What you should do
Report all lines in the records that hold the string "SACD".

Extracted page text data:
* * *

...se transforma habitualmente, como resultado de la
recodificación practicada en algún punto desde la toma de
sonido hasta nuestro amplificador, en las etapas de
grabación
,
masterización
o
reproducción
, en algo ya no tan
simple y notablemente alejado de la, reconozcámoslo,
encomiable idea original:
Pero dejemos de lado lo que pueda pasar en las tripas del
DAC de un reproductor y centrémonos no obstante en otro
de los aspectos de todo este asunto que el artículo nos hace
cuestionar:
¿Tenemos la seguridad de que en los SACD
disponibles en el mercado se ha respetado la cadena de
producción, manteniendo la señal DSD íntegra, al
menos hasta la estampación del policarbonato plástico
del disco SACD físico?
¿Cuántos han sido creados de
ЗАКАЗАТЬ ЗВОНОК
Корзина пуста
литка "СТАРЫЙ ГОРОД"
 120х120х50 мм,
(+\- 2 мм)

* * *

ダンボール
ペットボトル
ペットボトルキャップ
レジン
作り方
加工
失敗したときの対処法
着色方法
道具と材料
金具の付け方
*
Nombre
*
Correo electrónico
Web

* * *

Response to the exercise
¿Tenemos la seguridad de que en los SACD
del disco SACD físico?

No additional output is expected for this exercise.